Der Publisher EA hat vor einem Bezirksgericht im US-Staat Indiana den Prozess gegen einen Nachkommen von John Dillinger gewonnen. Damit endet eine fast zweijährige juristische Auseinandersetzung, die sich an der Frage entfacht hatte, ob virtuelle Maschinengewehre den Namen eines berüchtigten Bankräubers tragen dürfen.

Der Unterlegene, Jeffery Scalf, ein Enkel von John Dillingers Halbschwester, ist gleichzeitig auch Vorsitzender der Firma Dillinger LLC. Trotz seiner stark verwässerten Blutsverwandschaft mit John Dillinger nimmt Scalf für sich das alleinige Recht in Anspruch, über die Verwendung des berühmten Namens zu entscheiden. Seit rund 10 Jahren durchforstet er das Netz auf Hinweise, ob und in welcher Form der Name Dillinger missbräuchlich Verwendung findet.

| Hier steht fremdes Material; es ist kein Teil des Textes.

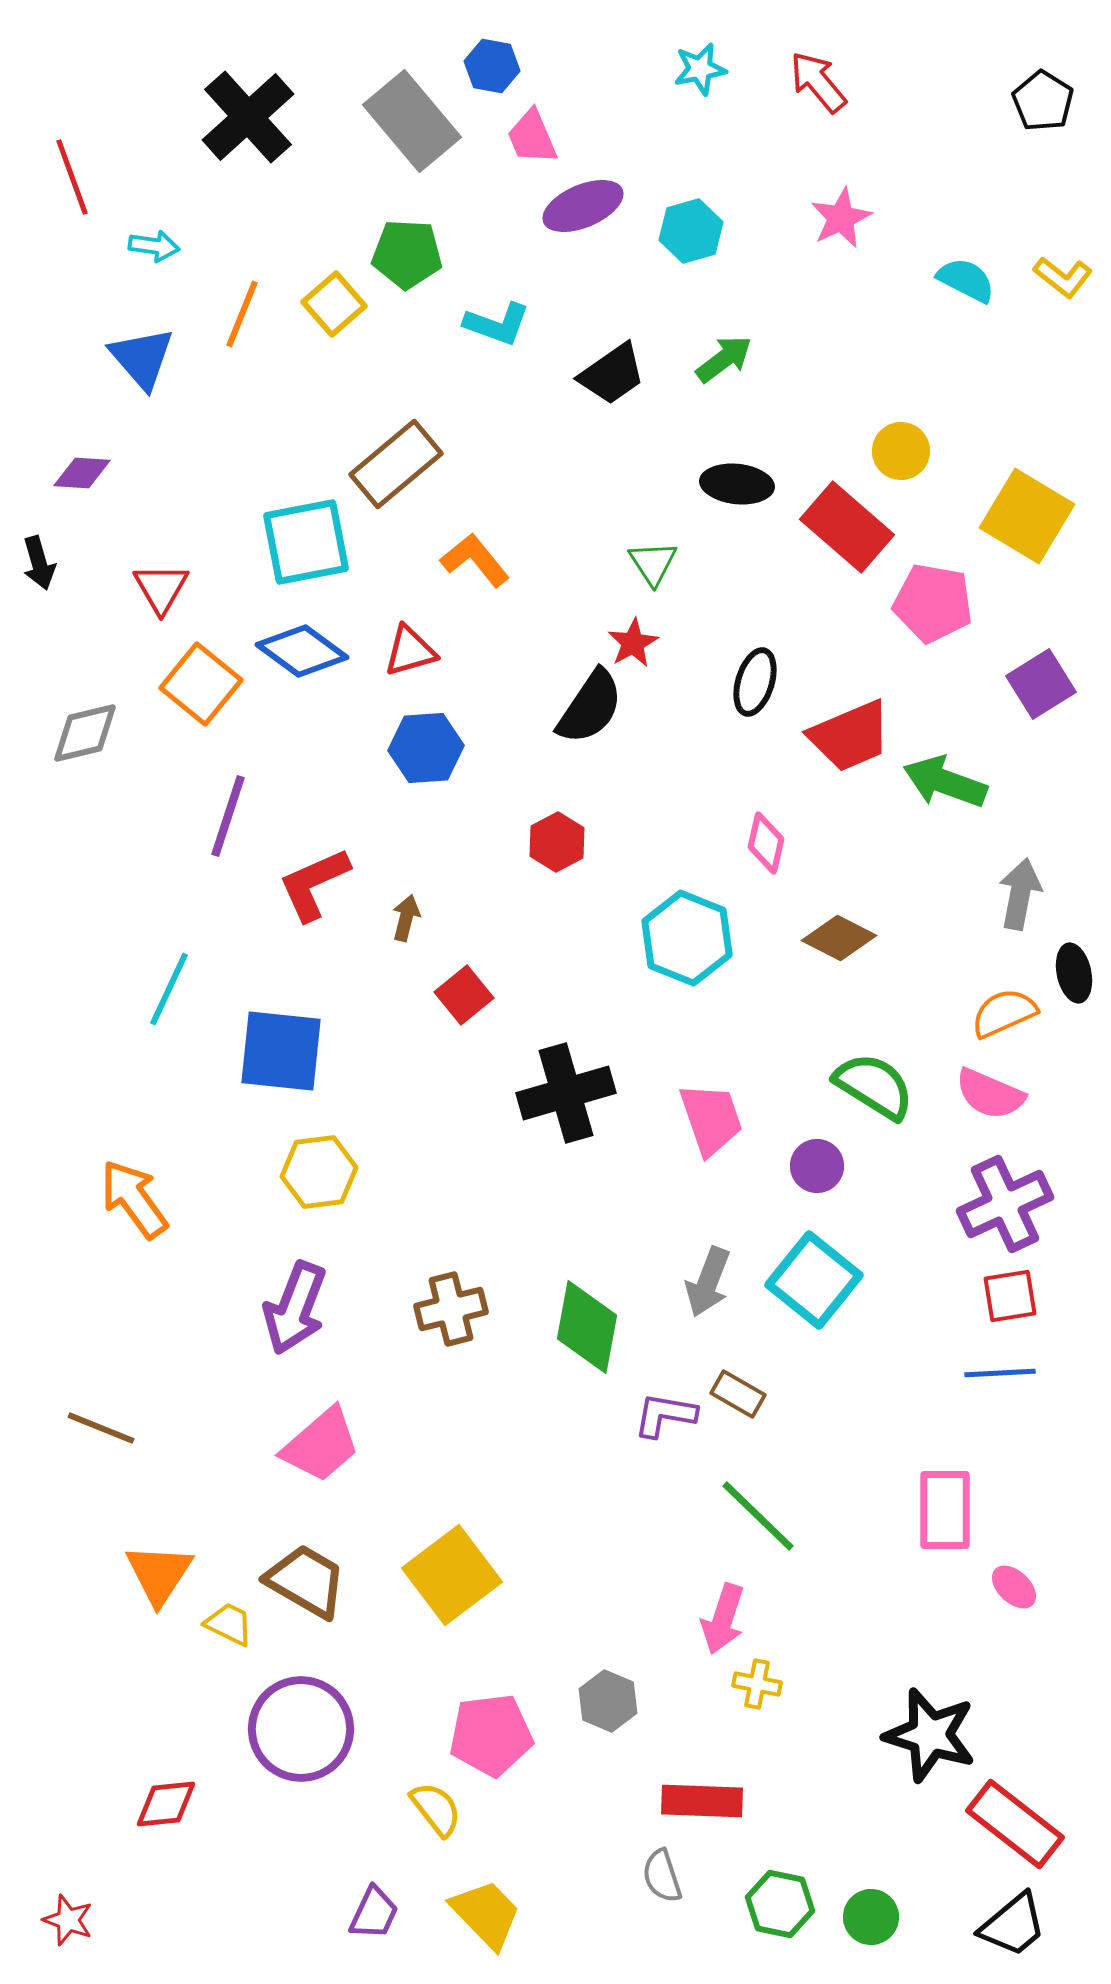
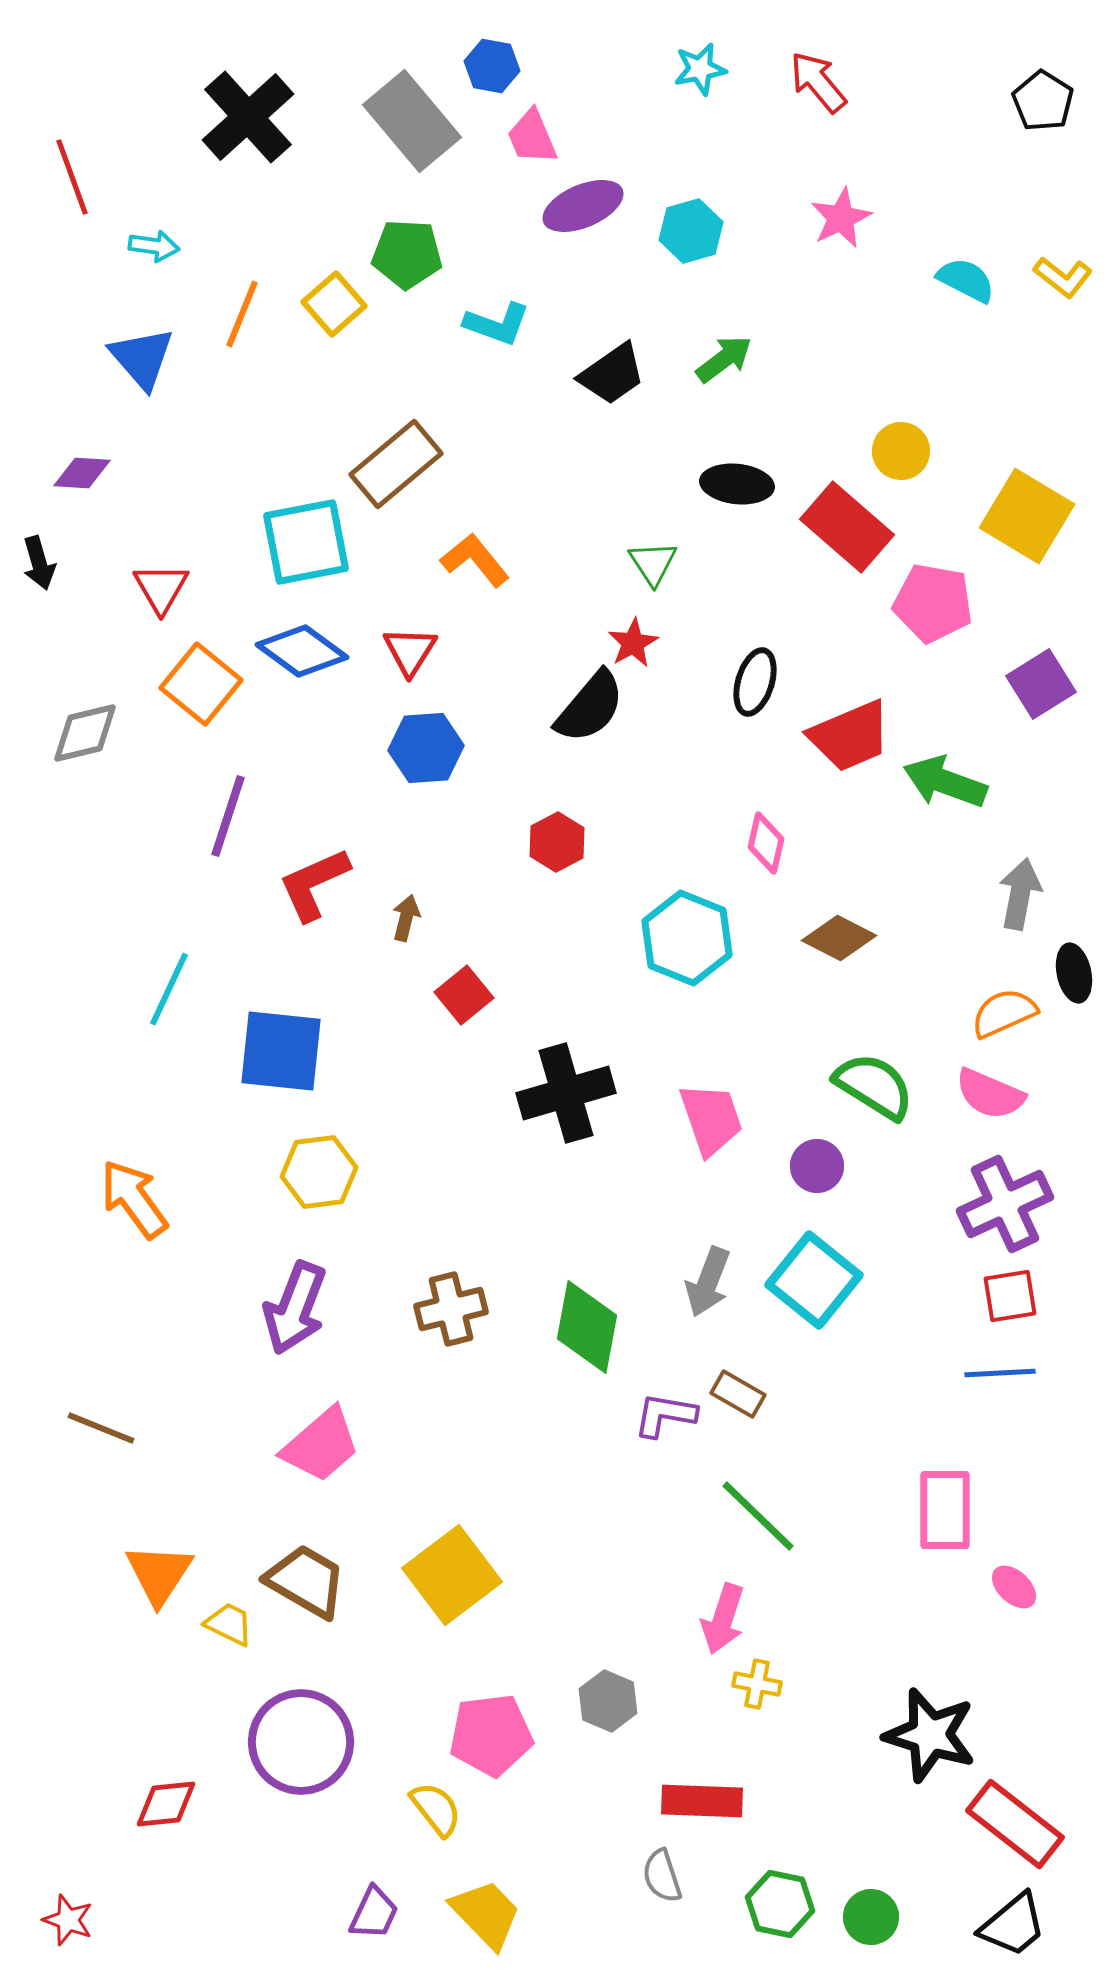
red triangle at (410, 651): rotated 42 degrees counterclockwise
black semicircle at (590, 707): rotated 6 degrees clockwise
purple circle at (301, 1729): moved 13 px down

Die Liste von Leuten, die sich nach Scalfs Meinung ungerechtfertigt bereichern ist lang: kleine Restaurants, die Burger und Bier unter dem Namen Dillinger anbieten, Bands die ihre CDs dementsprechend betiteln oder aber Museen und Touristenattraktionen, die ohne Scalfs Zustimmung eine Ausstellung über den Bankräuber veranstalten. Vor rund zwei Jahren dann die Sache mit EA, die in den Spielen Der Pate und Der Pate 2 das bekannte Thompson Maschinengewehr in Dillinger Gun umbenannten.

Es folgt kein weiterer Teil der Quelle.